Cone-Rod Dystrophy 20 via the POC1B Gene

Cone-rod dystrophy (CORD/CRD) is a rare hereditary retinal disorder with a worldwide prevalence of ~1 in 40,000. CRD is characterized by dysfunction or degeneration of cone photoreceptors with relative preservation of rod function in the initial stages. The most common symptoms are photophobia and epiphora in bright light, decreased visual acuity, and dyschromatopsia. Fundus changes may vary from mild pigment granularity to a distinct atrophic lesion in the central macula. As the disease progresses, degeneration of rod photoreceptors also occurs and leads to progressive night blindness and peripheral visual field loss (Hamel. 2007. PubMed ID: 17270046).

Non syndromic CRD is genetically heterogeneous and exhibits autosomal dominant (AD), autosomal recessive (AR) and, rarely, X-linked (XL) inheritance (Hamel. 2007. PubMed ID: 17270046). To date, over 25 genes have been implicated in different forms of CRD (RetNet). Causative variants in the genes ABCA4, ADAM9, AIPL1, C21orf2, C8orf37, CABP4, CACNA2D4, CDHR1, CERKL, CNGB3, CNNM4, DRAM2, KCNV2, PDE6C, POC1B, RAB28, RPGRIP1, RGS9, RGS9BP and TTLL5 are inherited in an AR manner. Causative variants in the genes CRX, GUCA1A, GUCY2D, PITPNM3, RAX2, RIMS1, SEMA4A, UNC119 show AD inheritance. Pathogenic variants in BEST1, PDE6H, PROM1 and PRPH2 are inherited in both AD and AR manner. CACNA1F and RPGR are the only genes associated with XL-CRD in male patients. Due to the genetic heterogeneity, screening of all the CRD-associated genes is recommended. Most of the CRD-associated genes are also involved in other types of retinal dystrophies such as Retinitis Pigmentosa, macular dystrophies and cone dystrophies. Many of these genes encode proteins that have major roles in disc morphogenesis and the membrane- trafficking of photoreceptors (Sung and Chuang. 2010. PubMed ID: 20855501).
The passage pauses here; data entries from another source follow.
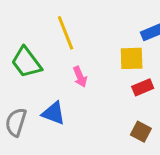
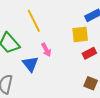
blue triangle: (54, 113) -> (30, 64), moved, turned 36

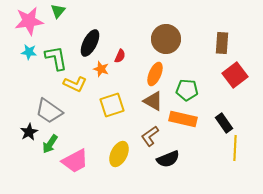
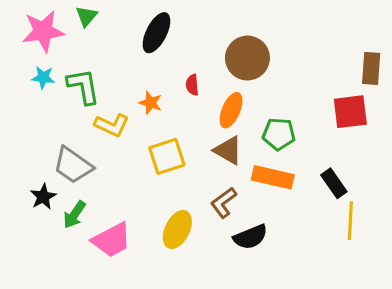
black ellipse: (90, 43) -> (156, 33), moved
brown rectangle: (222, 43) -> (371, 68), moved
red semicircle: (120, 56) -> (192, 85), moved, turned 152
red square: (235, 75) -> (350, 112), turned 30

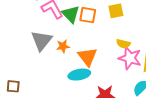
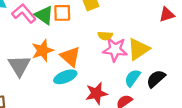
gray triangle: (42, 40) -> (19, 66), moved
orange star: (63, 46) -> (43, 50), size x1.5

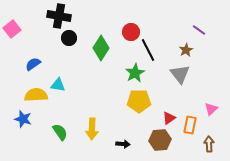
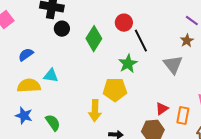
brown star: (186, 50) -> (187, 41), moved
yellow pentagon: (139, 101) -> (115, 90), moved
blue star: (23, 119) -> (24, 116), moved
yellow arrow: (92, 129) -> (95, 111), moved

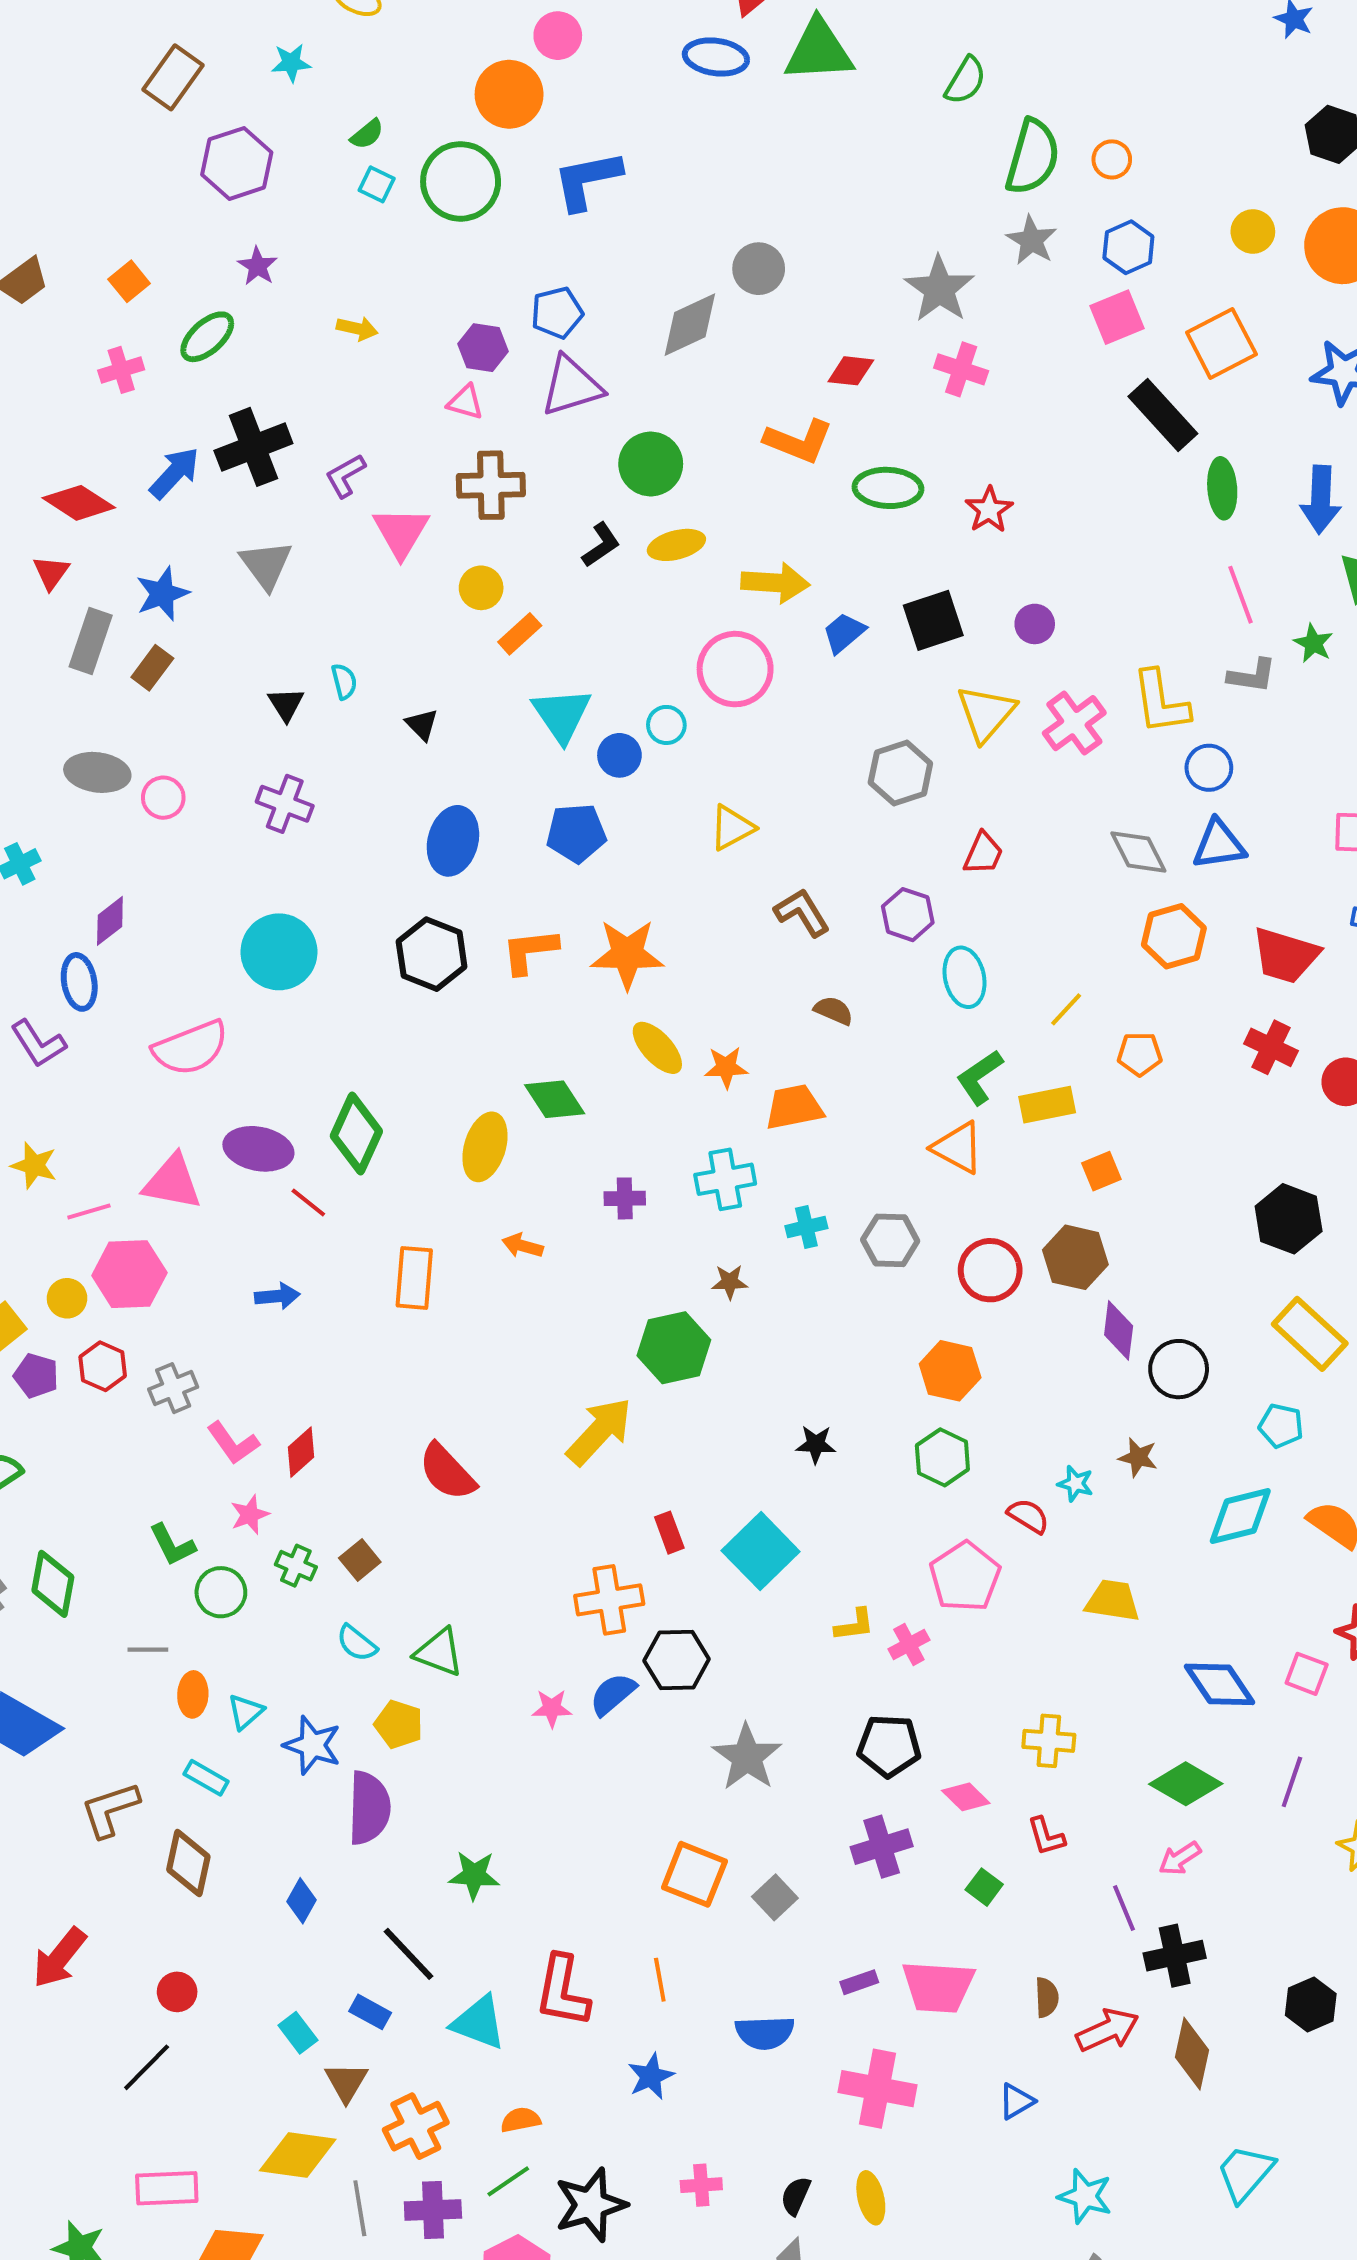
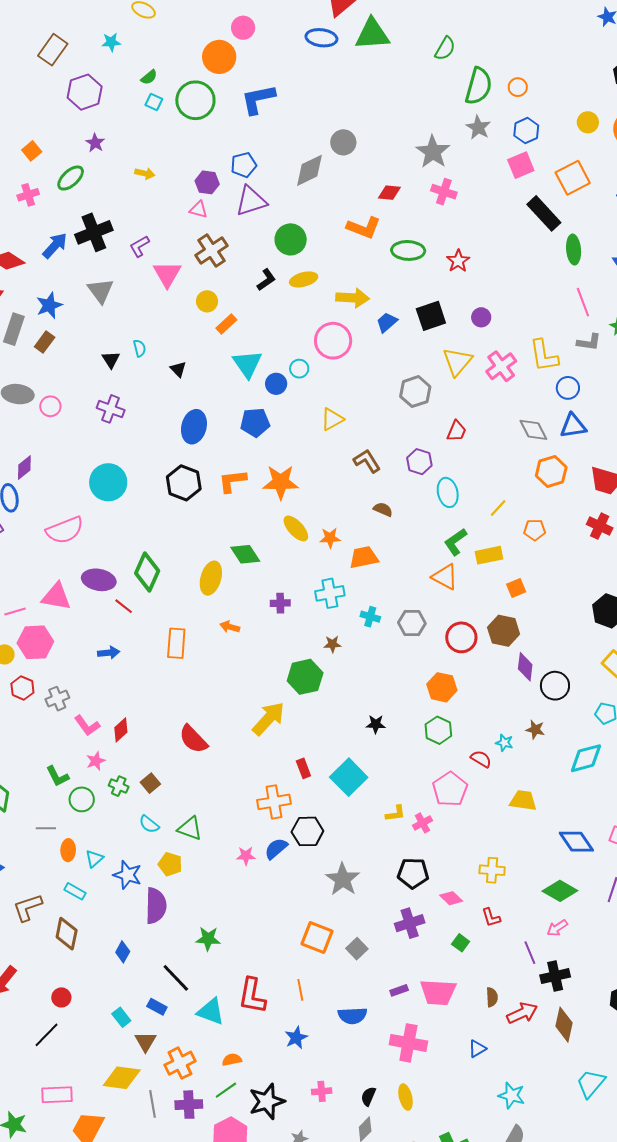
brown cross: (491, 485) -> (212, 251), turned -32
cyan cross: (806, 1227) -> (370, 617), turned 30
Bi-allelic pathogenic variants in POC1B cause nonsyndromic early childhood onset (first decade of life) slowly progressive cone rod dystrophy without night blindness, as well as syndromic retinal ciliopathy (Durlu et al. 2014. PubMed ID: 24945461; Beck et al. 2014. PubMed ID: 25044745). POC1B encodes a POC1 centriolar protein B, which is predominantly expressed in the ciliary region of photoreceptor cells and synapses of the outer plexiform layer (Beck et al. 2014. PubMed ID: 25044745). Depletion studies indicated that this protein is involved in ciliogenesis and is colocalized with another retinal-ciliopathy-associated protein FAM161A at the plasma membrane, basal body and is associated with the microtubule network photoreceptor homeostasis (Roosing et al. 2014. PubMed ID: 25018096). In vitro studies suggested that pathogenic POC1B variants in the WD40 domain of the protein strongly decreased its interaction with FAM161A, which might induce photoreceptor degeneration (Roosing et al. 2014. PubMed ID: 25018096). To date, ~5 pathogenic variants (missense, nonsense, splicing and small in-frame deletion) have been documented causative (Human Gene Mutation Database).

Due to the genetic heterogeneity and limited number of reported cases, it is difficult to predict clinical sensitivity. Analytical sensitivity should be high as all reported pathogenic variants are detectable by sequencing.

This test provides full coverage of all coding exons of the POC1B gene plus 10 bases of flanking noncoding DNA in all available transcripts along with other non-coding regions in which pathogenic variants have been identified at PreventionGenetics or reported elsewhere. We define full coverage as >20X NGS reads or Sanger sequencing. PGnome panels typically provide slightly increased coverage over the PGxome equivalent. PGnome sequencing panels have the added benefit of additional analysis and reporting of deep intronic regions (where applicable).

Dependent on the sequencing backbone selected for this testing, discounted reflex testing to any other similar backbone-based test is available (i.e., PGxome panel to whole PGxome; PGnome panel to whole PGnome).